On Tue, Jan 15, 2019 at 01:51:40PM -0800, Nicolin Chen wrote:
> The addresses within a single page are always contiguous, so it's
> not so necessary to allocate one single page from CMA area. Since
> the CMA area has a limited predefined size of space, it might run
> out of space in some heavy use case, where there might be quite a
> lot CMA pages being allocated for single pages.
> 
> This patch tries to skip CMA allocations of single pages and lets
> them go through normal page allocations unless the allocation has
> a DMA_ATTR_FORCE_CONTIGUOUS attribute. This'd save some resources
> in the CMA area for further more CMA allocations, and it can also
> reduce CMA fragmentations resulted from trivial allocations.

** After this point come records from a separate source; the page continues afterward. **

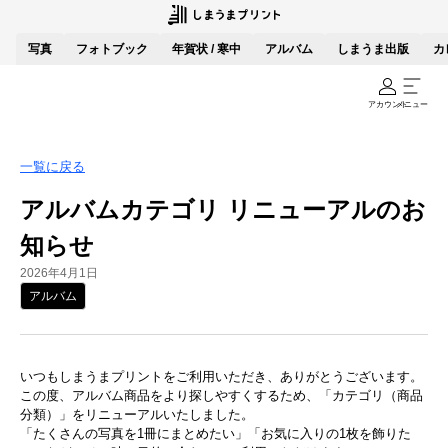
写真
フォトブック
年賀状 / 寒中
アルバム
しまうま出版
カ
アカウント
メニュー
一覧に戻る
アルバムカテゴリ リニューアルのお
知らせ
2026年4月1日
アルバム
いつもしまうまプリントをご利用いただき、ありがとうございます。
この度、アルバム商品をより探しやすくするため、「カテゴリ（商品
分類）」をリニューアルいたしました。
「たくさんの写真を1冊にまとめたい」「お気に入りの1枚を飾りた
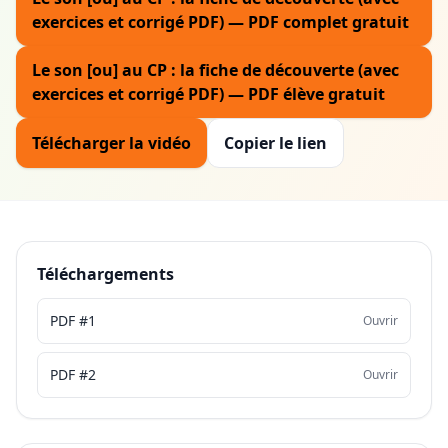
exercices et corrigé PDF) — PDF complet gratuit
Le son [ou] au CP : la fiche de découverte (avec
exercices et corrigé PDF) — PDF élève gratuit
Télécharger la vidéo
Copier le lien
Téléchargements
PDF #1
Ouvrir
PDF #2
Ouvrir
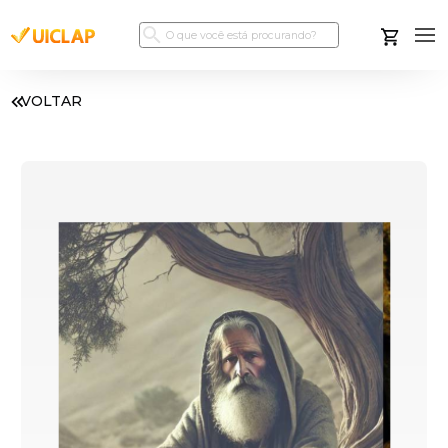
VOLTAR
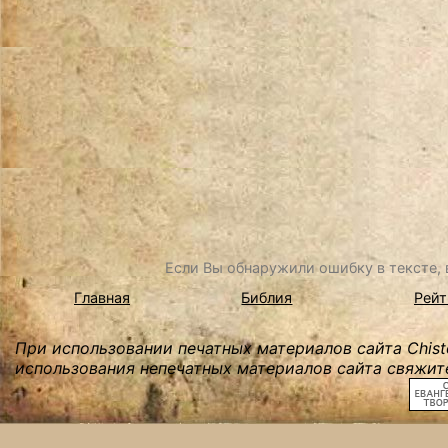
Если Вы обнаружили ошибку в тексте, в
Главная
Библия
Рейт
При использовании печатных материалов сайта Chist
использования непечатных материалов сайта свяжите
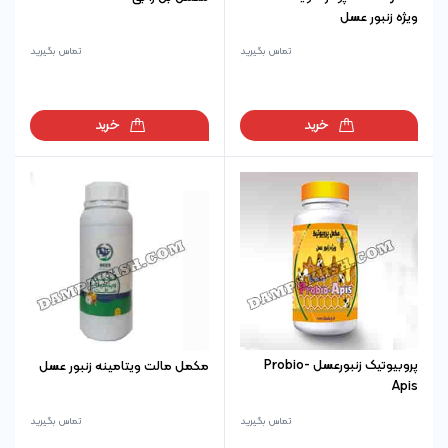
ویژه زنبور عسل
تماس بگیرید
تماس بگیرید
خرید
خرید
پروبیوتیک زنبورعسل Probio-
مکمل مالت ویتامینه زنبور عسل
Apis
تماس بگیرید
تماس بگیرید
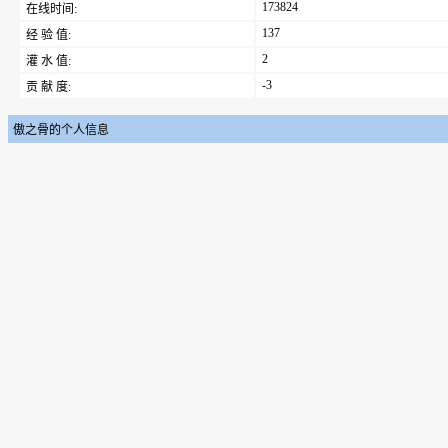
173824
在线时间:
137
经 验 值:
2
灌 水 值:
-3
贡 献 度:
傲之骨的个人信息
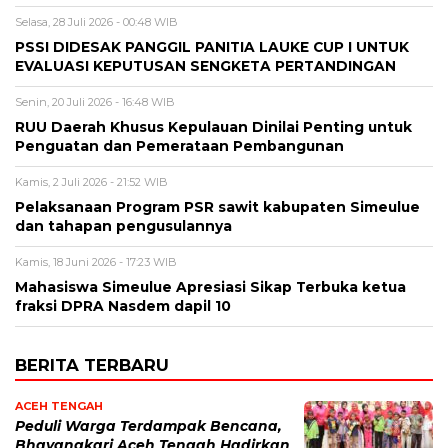
Selasa, 28 Juli 2026 - 00:48 WIB
PSSI DIDESAK PANGGIL PANITIA LAUKE CUP I UNTUK
EVALUASI KEPUTUSAN SENGKETA PERTANDINGAN
Senin, 20 Juli 2026 - 16:48 WIB
RUU Daerah Khusus Kepulauan Dinilai Penting untuk
Penguatan dan Pemerataan Pembangunan
Kamis, 2 Juli 2026 - 21:52 WIB
Pelaksanaan Program PSR sawit kabupaten Simeulue
dan tahapan pengusulannya
Kamis, 18 Juni 2026 - 17:23 WIB
Mahasiswa Simeulue Apresiasi Sikap Terbuka ketua
fraksi DPRA Nasdem dapil 10
BERITA TERBARU
ACEH TENGAH
Peduli Warga Terdampak Bencana,
Bhayangkari Aceh Tengah Hadirkan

That DMA_ATTR_FORCE_CONTIGUOUS flag does not make sense.  A single
page allocation is per defintion always contigous.

>  again:
> -	/* CMA can be used only in the context which permits sleeping */
> -	if (gfpflags_allow_blocking(gfp)) {
> +	/*
> +	 * CMA can be used only in the context which permits sleeping.
> +	 * Since addresses within one PAGE are always contiguous, skip
> +	 * CMA allocation for a single page to save CMA reserved space
> +	 * unless DMA_ATTR_FORCE_CONTIGUOUS is flagged.
> +	 */
> +	if (gfpflags_allow_blocking(gfp) &&
> +	    (count > 1 || attrs & DMA_ATTR_FORCE_CONTIGUOUS)) {

And my other concern is that this skips allocating from the per-device
pool, which drivers might rely on.  To be honest I'm not sure there is
much of a point in the per-device CMA pool vs the traditional per-device
coherent pool, but I'd rather change that behavior in a clearly documented
commit with intentions rather as a side effect from a random optimization.